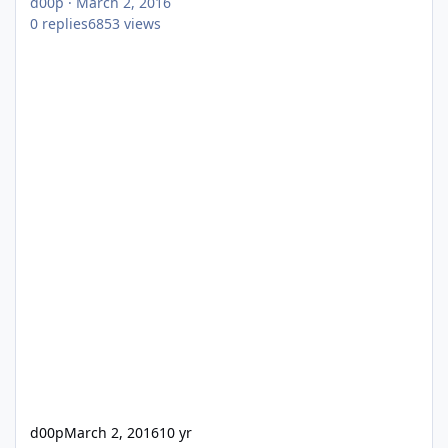
d00p
·
March 2, 2016
0
replies
6853
views
d00p
March 2, 2016
10 yr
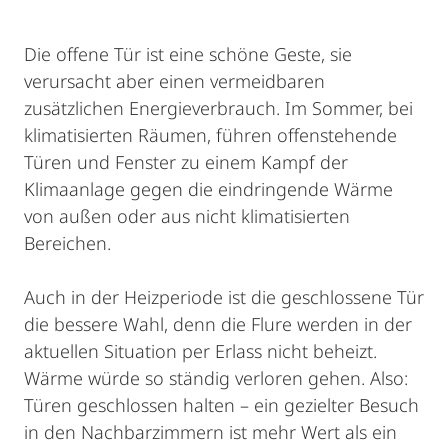
Die offene Tür ist eine schöne Geste, sie
verursacht aber einen vermeidbaren
zusätzlichen Energieverbrauch. Im Sommer, bei
klimatisierten Räumen, führen offenstehende
Türen und Fenster zu einem Kampf der
Klimaanlage gegen die eindringende Wärme
von außen oder aus nicht klimatisierten
Bereichen.
Auch in der Heizperiode ist die geschlossene Tür
die bessere Wahl, denn die Flure werden in der
aktuellen Situation per Erlass nicht beheizt.
Wärme würde so ständig verloren gehen. Also:
Türen geschlossen halten – ein gezielter Besuch
in den Nachbarzimmern ist mehr Wert als ein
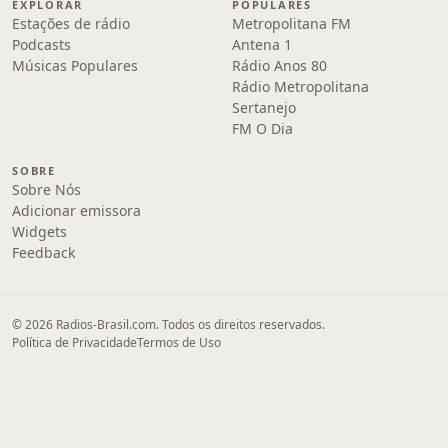
EXPLORAR
POPULARES
Estações de rádio
Metropolitana FM
Podcasts
Antena 1
Músicas Populares
Rádio Anos 80
Rádio Metropolitana
Sertanejo
FM O Dia
SOBRE
Sobre Nós
Adicionar emissora
Widgets
Feedback
© 2026 Radios-Brasil.com. Todos os direitos reservados.
Política de Privacidade
Termos de Uso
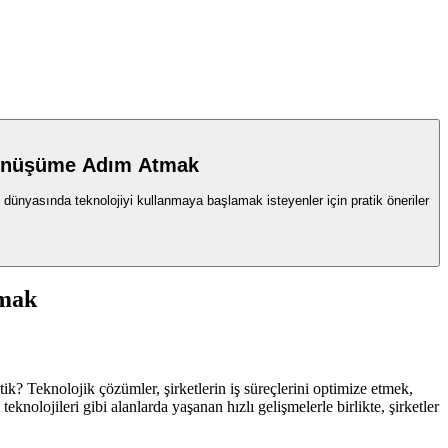
 Dönüşüme Adım Atmak
ş dünyasında teknolojiyi kullanmaya başlamak isteyenler için pratik öneriler
tmak
? Teknolojik çözümler, şirketlerin iş süreçlerini optimize etmek,
t teknolojileri gibi alanlarda yaşanan hızlı gelişmelerle birlikte, şirketler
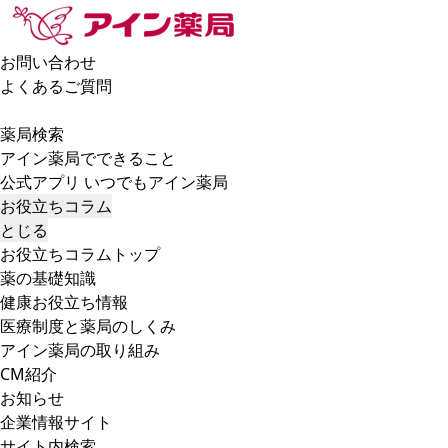
お問い合わせ
よくあるご質問
薬局検索
アイン薬局でできること
公式アプリ いつでもアイン薬局
お役立ちコラム
とじる
お役立ちコラムトップ
薬の基礎知識
健康お役立ち情報
医療制度と薬局のしくみ
アイン薬局の取り組み
CM紹介
お知らせ
企業情報サイト
サイト内検索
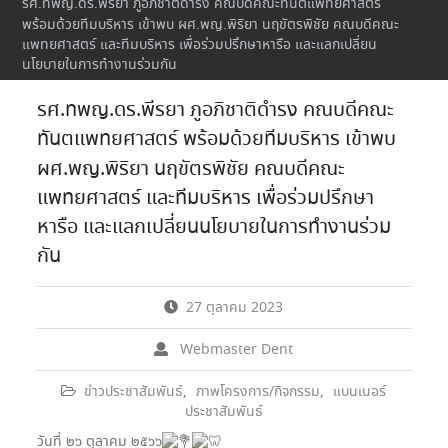
รศ.ทพญ.ดร.พีรยา ภูอภิชาติดำรง คณบดีคณะทันตแพทยศาสตร์
พร้อมด้วยทีมบริหาร เข้าพบ ผศ.พญ.พิริยา นฤขัตรพิชัย คณบดีคณะ
แพทยศาสตร์ และทีมบริหาร เพื่อร่วมปรึกษาหารือ และแลกเปลี่ยน
นโยบายในการทำงานร่วมกัน
รศ.ทพญ.ดร.พีรยา ภูอภิชาติดำรง คณบดีคณะ
ทันตแพทยศาสตร์ พร้อมด้วยทีมบริหาร เข้าพบ
ผศ.พญ.พิริยา นฤขัตรพิชัย คณบดีคณะ
แพทยศาสตร์ และทีมบริหาร เพื่อร่วมปรึกษา
หารือ และแลกเปลี่ยนนโยบายในการทำงานร่วม
กัน
27 ตุลาคม 2023
Webmaster Dent
ข่าวประชาสัมพันธ์
,
ภาพโครงการ/กิจกรรม
,
แบนเนอร์
ประชาสัมพันธ์
วันที่ ๒๖ ตุลาคม ๒๕๖๖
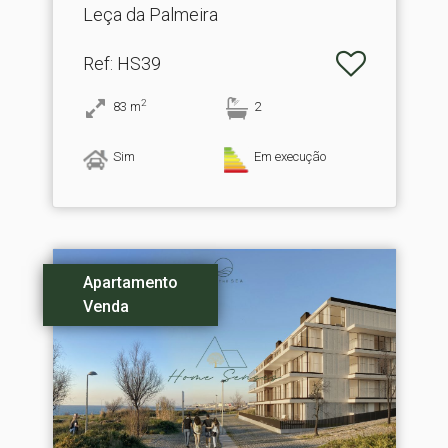
Leça da Palmeira
Ref
: HS39
2
83
m
2
Sim
Em execução
Apartamento
Venda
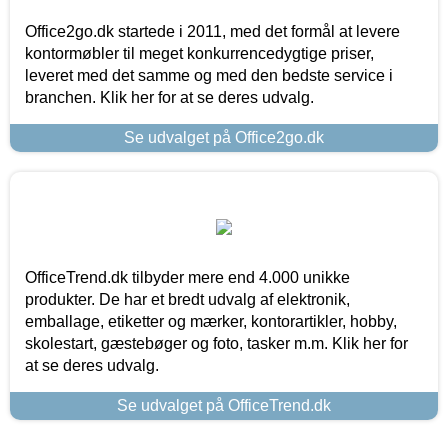
Office2go.dk startede i 2011, med det formål at levere
kontormøbler til meget konkurrencedygtige priser,
leveret med det samme og med den bedste service i
branchen. Klik her for at se deres udvalg.
Se udvalget på Office2go.dk
OfficeTrend.dk tilbyder mere end 4.000 unikke
produkter. De har et bredt udvalg af elektronik,
emballage, etiketter og mærker, kontorartikler, hobby,
skolestart, gæstebøger og foto, tasker m.m. Klik her for
at se deres udvalg.
Se udvalget på OfficeTrend.dk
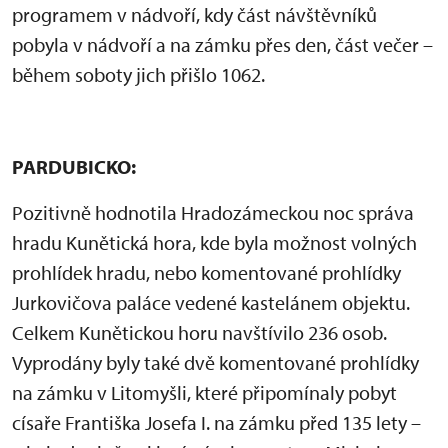
programem v nádvoří, kdy část návštěvníků
pobyla v nádvoří a na zámku přes den, část večer –
během soboty jich přišlo 1062.
PARDUBICKO:
Pozitivně hodnotila Hradozámeckou noc správa
hradu Kunětická hora, kde byla možnost volných
prohlídek hradu, nebo komentované prohlídky
Jurkovičova paláce vedené kastelánem objektu.
Celkem Kunětickou horu navštívilo 236 osob.
Vyprodány byly také dvě komentované prohlídky
na zámku v Litomyšli, které připomínaly pobyt
císaře Františka Josefa I. na zámku před 135 lety –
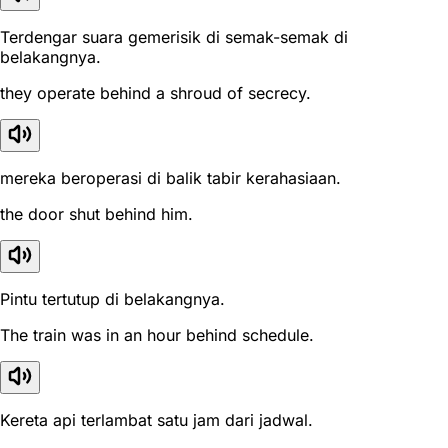
Terdengar suara gemerisik di semak-semak di
belakangnya.
they operate behind a shroud of secrecy.
mereka beroperasi di balik tabir kerahasiaan.
the door shut behind him.
Pintu tertutup di belakangnya.
The train was in an hour behind schedule.
Kereta api terlambat satu jam dari jadwal.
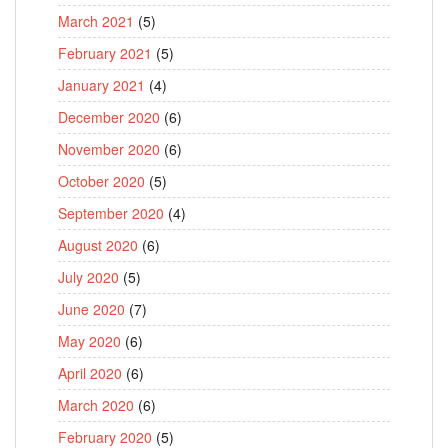
March 2021
(5)
February 2021
(5)
January 2021
(4)
December 2020
(6)
November 2020
(6)
October 2020
(5)
September 2020
(4)
August 2020
(6)
July 2020
(5)
June 2020
(7)
May 2020
(6)
April 2020
(6)
March 2020
(6)
February 2020
(5)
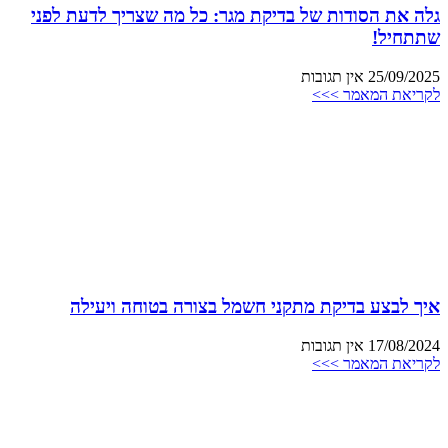
גלה את הסודות של בדיקת מגר: כל מה שצריך לדעת לפני
שתתחיל!
25/09/2025
אין תגובות
לקריאת המאמר >>>
איך לבצע בדיקת מתקני חשמל בצורה בטוחה ויעילה
17/08/2024
אין תגובות
לקריאת המאמר >>>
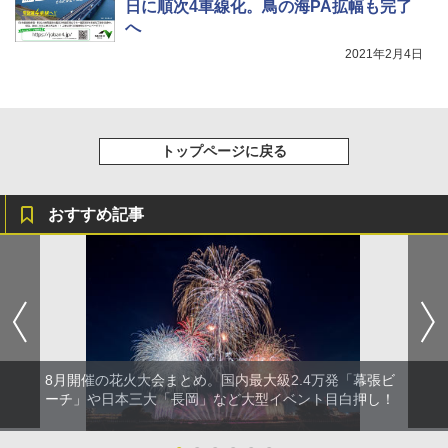
り畳み式 キャンプソーラーライト防災 停電
日に順次4車線化。鳥の海PA拡幅も完了
￥20,718
節電対策 超高輝度 日本語取扱説明書付き
へ
2021年2月4日
￥2,849
トップページに戻る
おすすめ記事
8月開催の花火大会まとめ。国内最大級2.4万発「幕張ビ
ーチ」や日本三大「長岡」など大型イベント目白押し！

=-=-=-=-=

■ WHAT IS EXPECTED ■
From the first line above through the line containing "Se udvalget på Office2go.dk", copy everything exactly, without the pictures.

■ TASK SOLUTION ■
d00p
·
March 2, 2016
0
replies
6853
views
d00p
March 2, 2016
10 yr
Die offene Tür ist eine schöne Geste, sie
verursacht aber einen vermeidbaren
zusätzlichen Energieverbrauch. Im Sommer, bei
klimatisierten Räumen, führen offenstehende
Türen und Fenster zu einem Kampf der
Klimaanlage gegen die eindringende Wärme
von außen oder aus nicht klimatisierten
Bereichen.
Auch in der Heizperiode ist die geschlossene Tür
die bessere Wahl, denn die Flure werden in der
aktuellen Situation per Erlass nicht beheizt.
Wärme würde so ständig verloren gehen. Also:
Türen geschlossen halten – ein gezielter Besuch
in den Nachbarzimmern ist mehr Wert als ein
EXPLORAR
POPULARES
Estações de rádio
Metropolitana FM
Podcasts
Antena 1
Músicas Populares
Rádio Anos 80
Rádio Metropolitana
Sertanejo
FM O Dia
SOBRE
Sobre Nós
Adicionar emissora
Widgets
Feedback
© 2026 Radios-Brasil.com. Todos os direitos reservados.
Política de Privacidade
Termos de Uso
 Dönüşüme Adım Atmak
ş dünyasında teknolojiyi kullanmaya başlamak isteyenler için pratik öneriler
tmak
? Teknolojik çözümler, şirketlerin iş süreçlerini optimize etmek,
t teknolojileri gibi alanlarda yaşanan hızlı gelişmelerle birlikte, şirketler
お問い合わせ
よくあるご質問
薬局検索
アイン薬局でできること
公式アプリ いつでもアイン薬局
お役立ちコラム
とじる
お役立ちコラムトップ
薬の基礎知識
健康お役立ち情報
医療制度と薬局のしくみ
アイン薬局の取り組み
CM紹介
お知らせ
企業情報サイト
サイト内検索
รศ.ทพญ.ดร.พีรยา ภูอภิชาติดำรง คณบดีคณะทันตแพทยศาสตร์
พร้อมด้วยทีมบริหาร เข้าพบ ผศ.พญ.พิริยา นฤขัตรพิชัย คณบดีคณะ
แพทยศาสตร์ และทีมบริหาร เพื่อร่วมปรึกษาหารือ และแลกเปลี่ยน
นโยบายในการทำงานร่วมกัน
รศ.ทพญ.ดร.พีรยา ภูอภิชาติดำรง คณบดีคณะ
ทันตแพทยศาสตร์ พร้อมด้วยทีมบริหาร เข้าพบ
ผศ.พญ.พิริยา นฤขัตรพิชัย คณบดีคณะ
แพทยศาสตร์ และทีมบริหาร เพื่อร่วมปรึกษา
หารือ และแลกเปลี่ยนนโยบายในการทำงานร่วม
กัน
27 ตุลาคม 2023
Webmaster Dent
ข่าวประชาสัมพันธ์
,
ภาพโครงการ/กิจกรรม
,
แบนเนอร์
ประชาสัมพันธ์
วันที่ ๒๖ ตุลาคม ๒๕๖๖
Leça da Palmeira
Ref
: HS39
2
83
m
2
Sim
Em execução
Apartamento
Venda
Office2go.dk startede i 2011, med det formål at levere
kontormøbler til meget konkurrencedygtige priser,
leveret med det samme og med den bedste service i
branchen. Klik her for at se deres udvalg.
Se udvalget på Office2go.dk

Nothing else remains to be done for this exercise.